Go line by line through the records below. Copy whichever lines contain the string "enologa".

[Extracted page text data]
----------------
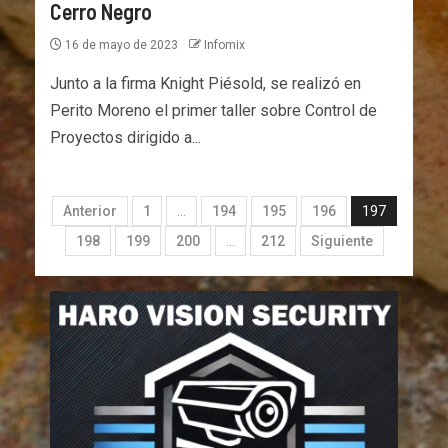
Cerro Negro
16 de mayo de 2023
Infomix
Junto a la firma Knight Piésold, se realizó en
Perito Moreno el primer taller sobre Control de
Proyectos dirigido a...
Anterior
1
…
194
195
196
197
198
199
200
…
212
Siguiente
----------------
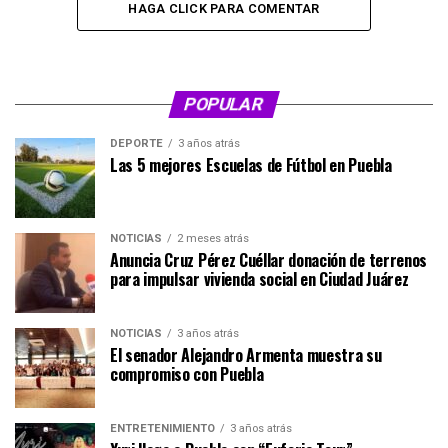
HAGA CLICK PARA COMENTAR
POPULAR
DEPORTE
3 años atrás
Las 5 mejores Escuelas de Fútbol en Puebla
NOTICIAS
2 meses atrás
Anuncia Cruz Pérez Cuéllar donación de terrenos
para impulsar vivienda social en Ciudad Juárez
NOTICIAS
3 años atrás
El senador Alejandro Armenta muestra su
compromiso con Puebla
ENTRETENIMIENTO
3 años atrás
----------------
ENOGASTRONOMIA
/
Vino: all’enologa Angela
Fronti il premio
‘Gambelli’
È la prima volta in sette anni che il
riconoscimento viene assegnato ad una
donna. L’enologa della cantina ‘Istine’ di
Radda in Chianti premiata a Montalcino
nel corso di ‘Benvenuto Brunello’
----------------
Answer section —
Vino: all’enologa Angela
donna. L’enologa della cantina ‘Istine’ di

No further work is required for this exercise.